Após a bem-sucedida programação comemorativa do centenário de nascimento de Alain Resnais, a Cinemateca Brasileira promove agora outra grande mostra, e desta vez celebrando a própria entidade mantenedora da instituição. Em 1957, após o primeiro incêndio da Cinemateca, Paulo Emílio Sales Gomes, um nome histórico em defesa da cinefilia no Brasil, iniciou sua pregação. Dizia que era necessário integrar a Cinemateca na vida social e institucional do País, até como forma de garantir sua sobrevivência. Cinco anos mais tarde, em 2 de julho de 1962, surgiu a Sociedade Amigos da Cinemateca (SAC), com o compromisso de continuar participando do que Paulo Emílio considerava “o mais importante fenômeno de aprofundamento da cultura democratizada no mundo moderno – a aproximação cultural pelo cinema”. São 60 anos da SAC, cujo primeiro presidente, o publicitário e exibidor Dante Ancona López, criou o conceito do cinema de arte em São Paulo, ao fundar o Cine Coral. Dante privilegiava filmes que, nas palavras dele, geravam polêmica, possuíam valor estético e apresentavam um testemunho político-social. Com base nesse tripé – espetáculo, polêmica, cultura –, a nova programação gratuita da Cinemateca apresenta, a partir desta quinta, 30, e até 10 de julho, uma seleção de filmes dividida em três blocos. Grandes estreias nacionais e grandes estreias internacionais, com filmes brasileiros e estrangeiros lançados pela SAC em São Paulo, nos anos 1960, e um terceiro bloco com os filmes exibidos na inauguração das salas.
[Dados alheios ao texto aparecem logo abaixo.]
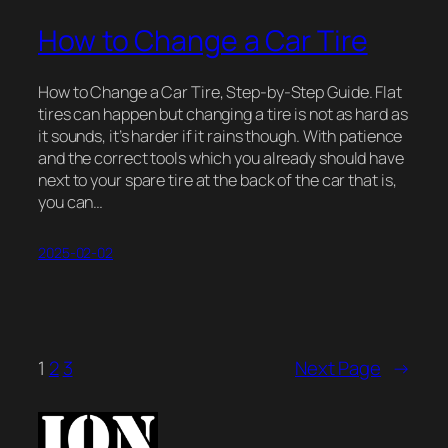
How to Change a Car Tire
How to Change a Car Tire, Step-by-Step Guide. Flat
tires can happen but changing a tire is not as hard as
it sounds, it’s harder if it rains though. With patience
and the correct tools which you already should have
next to your spare tire at the back of the car that is,
you can…
2025-02-02
1
2
3
Next Page
→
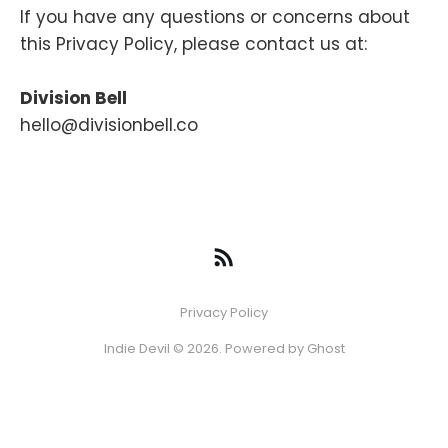
If you have any questions or concerns about
this Privacy Policy, please contact us at:
Division Bell
hello@divisionbell.co
Privacy Policy
Indie Devil © 2026. Powered by
Ghost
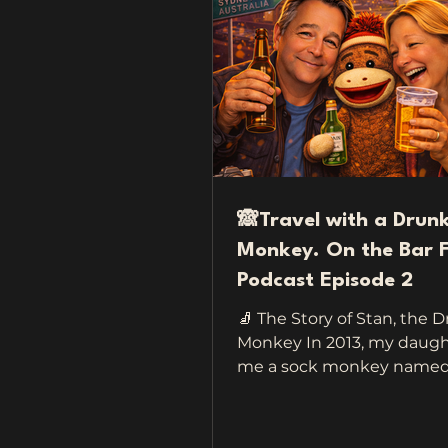
🙈Travel with a Drun
Monkey. On the Bar F
Podcast Episode 2
🧦 The Story of Stan, the 
Monkey In 2013, my daugh
me a sock monkey named S
keep me company when I 
a sweet little gesture mea
make me feel safe on the 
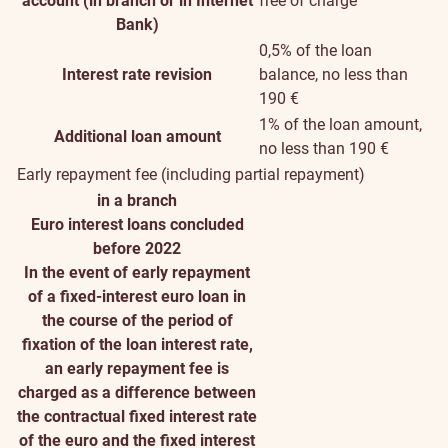
account (in branch or in Internet
free of charge
Bank)
0,5% of the loan
Interest rate revision
balance, no less than
190 €
1% of the loan amount,
Additional loan amount
no less than 190 €
Early repayment fee (including partial repayment)
in a branch
Euro interest loans concluded
before 2022
In the event of early repayment
of a fixed-interest euro loan in
the course of the period of
fixation of the loan interest rate,
an early repayment fee is
charged as a difference between
the contractual fixed interest rate
of the euro and the fixed interest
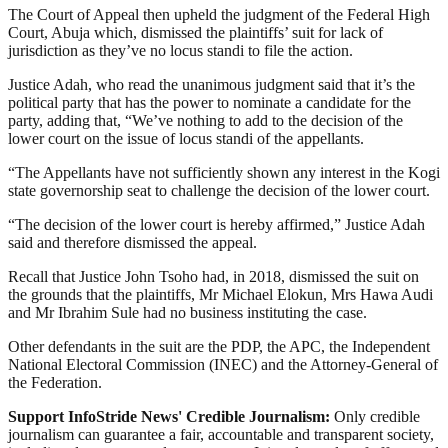
The Court of Appeal then upheld the judgment of the Federal High
Court, Abuja which, dismissed the plaintiffs’ suit for lack of
jurisdiction as they’ve no locus standi to file the action.
Justice Adah, who read the unanimous judgment said that it’s the
political party that has the power to nominate a candidate for the
party, adding that, “We’ve nothing to add to the decision of the
lower court on the issue of locus standi of the appellants.
“The Appellants have not sufficiently shown any interest in the Kogi
state governorship seat to challenge the decision of the lower court.
“The decision of the lower court is hereby affirmed,” Justice Adah
said and therefore dismissed the appeal.
Recall that Justice John Tsoho had, in 2018, dismissed the suit on
the grounds that the plaintiffs, Mr Michael Elokun, Mrs Hawa Audi
and Mr Ibrahim Sule had no business instituting the case.
Other defendants in the suit are the PDP, the APC, the Independent
National Electoral Commission (INEC) and the Attorney-General of
the Federation.
Support InfoStride News' Credible Journalism:
Only credible
journalism can guarantee a fair, accountable and transparent society,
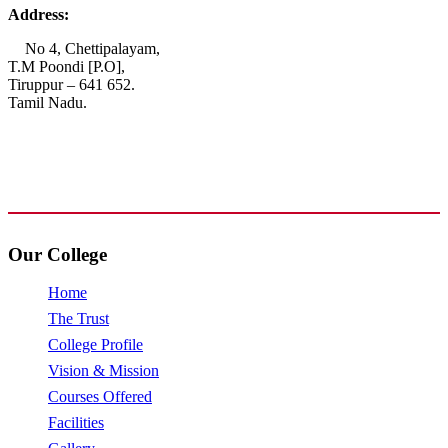
Address:
No 4, Chettipalayam,
T.M Poondi [P.O],
Tiruppur – 641 652.
Tamil Nadu.
+91 72006 77755
+91 72009 77755
avpcollegetirupur@gmail.com
www.avpcas.edu.in
Our College
Home
The Trust
College Profile
Vision & Mission
Courses Offered
Facilities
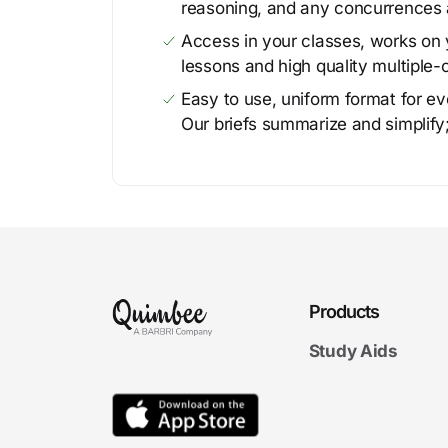
reasoning, and any concurrences 
Access in your classes, works on y
lessons and high quality multiple-
Easy to use, uniform format for ever
Our briefs summarize and simplify;
Products
Study Aids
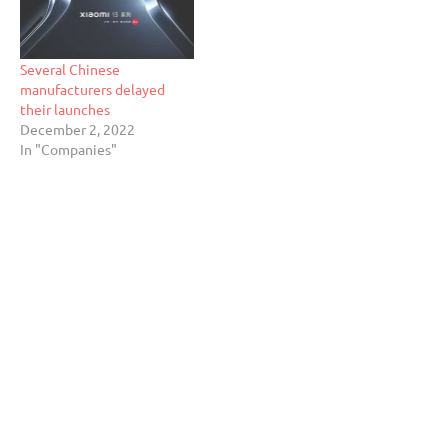
Several Chinese
manufacturers delayed
their launches
December 2, 2022
In "Companies"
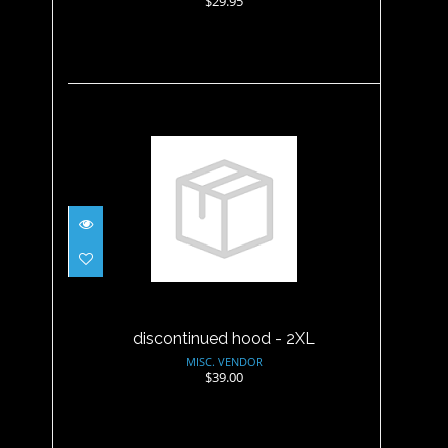
$29.95
discontinued hood - 2XL
$39.00
discontinued hood - 2XL
MISC. VENDOR
$39.00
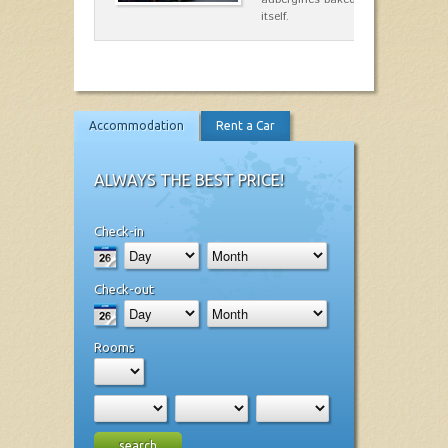
itself.
Accommodation
Rent a Car
ALWAYS THE BEST PRICE!
Check-in
Check-out
Rooms
search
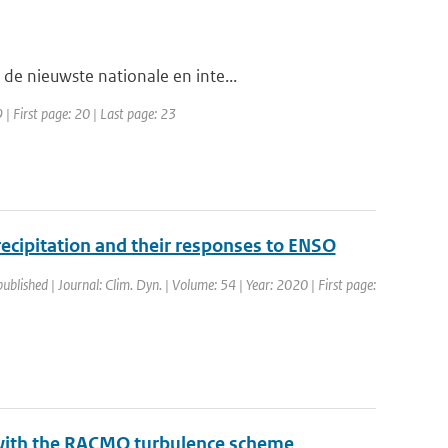
de nieuwste nationale en inte...
| First page: 20 | Last page: 23
precipitation and their responses to ENSO
published | Journal: Clim. Dyn. | Volume: 54 | Year: 2020 | First page:
 with the RACMO turbulence scheme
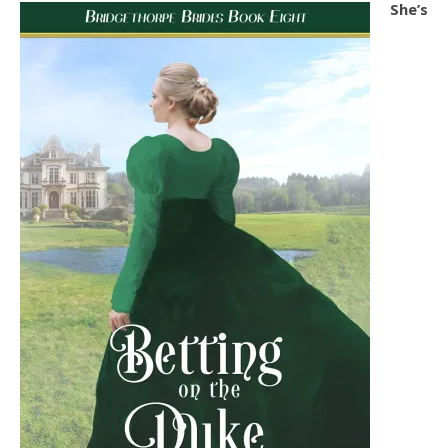
She’s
Como destaque do primeiro bloco, a joia da seleção é o clássico cinema-novista de Glauber Rocha Deus e o Diabo na Terra do Sol, na versão restaurada em 4K que passou em Cannes Classics, em maio. Guarde a data, dia 6. Prepare seu coração. Desde as cenas iniciais, ao som da trilha de Sérgio Ricardo, com os versos imortais do próprio Glauber (“Manuel e Rosa vivia no sertão / Trabalhando a terra com as próprias mão”), até a corrida final de Manuel (“O sertão vai virar mar”), as imagens e sons batem na tela com uma beleza e intensidade nunca vistas. No segundo bloco, as grandes estreias internacionais vão resgatar o marco inicial do surrealismo, segundo Luis Buñuel – Um Cão Andaluz, de 1928 –, e também Mickey One, de Arthur Penn, Os Subversivos, dos irmãos Taviani, e O Momento da Verdade, de Francesco Rosi, mais três filmes que impuseram o cinema polonês como um dos maiores do mundo: Cinzas e Diamantes, de Andrzej Wajda, A Passageira, de Andrzej Munk, e Faraó, de Jerzy Kawalerowicz.
Embora feito em 1958, Cinzas e Diamantes chegou ao Brasil só nos anos 1960, com a imagem impactante da igreja destruída e da cruz invertida, com o Cristo de cabeça para baixo. O mundo que perdeu as referências e os valores eram os de 60 anos atrás, ou o atual? Finalmente, as estreias em salas administradas pela SAC a partir de 1962. A deliciosa comédia de Luigi Comencini, Esses Maridos; o poderoso drama desmistificador do código dos samurais de Masaki Kobayashi, Harakiri; e O Martírio de Joana d’Arc, ou da intérprete do papel, Falconetti, na obra-prima de Carl Theodor Dreyer, que reinaugurou a Sala Cinemateca em sua fase na Rua Fradique Coutinho. No dia 6, após o Glauber, haverá um debate sobre cinefilia com Carlos Augusto Calil e Ignácio de Loyola Brandão, colunista do Estadão. Durante o evento, a família fará entrega do acervo de Dante Ancona para ser integrado ao patrimônio da Cinemateca, que é seu lugar.
DESTAQUES
Deus e o Diabo na Terra do Sol O clássico de Glauber Rocha e do Cinema Novo será apresentado em cópia restaurada em 4K. Um Cão Andaluz Cena do corte do olho com a navalha é o marco surrealista de Luis Buñuel. Cinzas e Diamantes O polonês Andrzej Wajda e seu cinema político. Harakiri Prêmio do júri em Cannes para o japonês Masaki Kobayashi, no ano marcado pela presença de O Leopardo, de Luchino Visconti. A Passageira O holocausto no clássico inacabado pela morte do diretor Andrzej Munk. A Hora e a Vez de Augusto Matraga Obra de Guimarães Rosa, revista pela estética samurai de Roberto Santos. O Martírio de Joana d’Arc Os primeiros planos de Carl Theodor Dreyer, com o rosto sofrido da atriz Renée Falconetti, são inesquecíveis.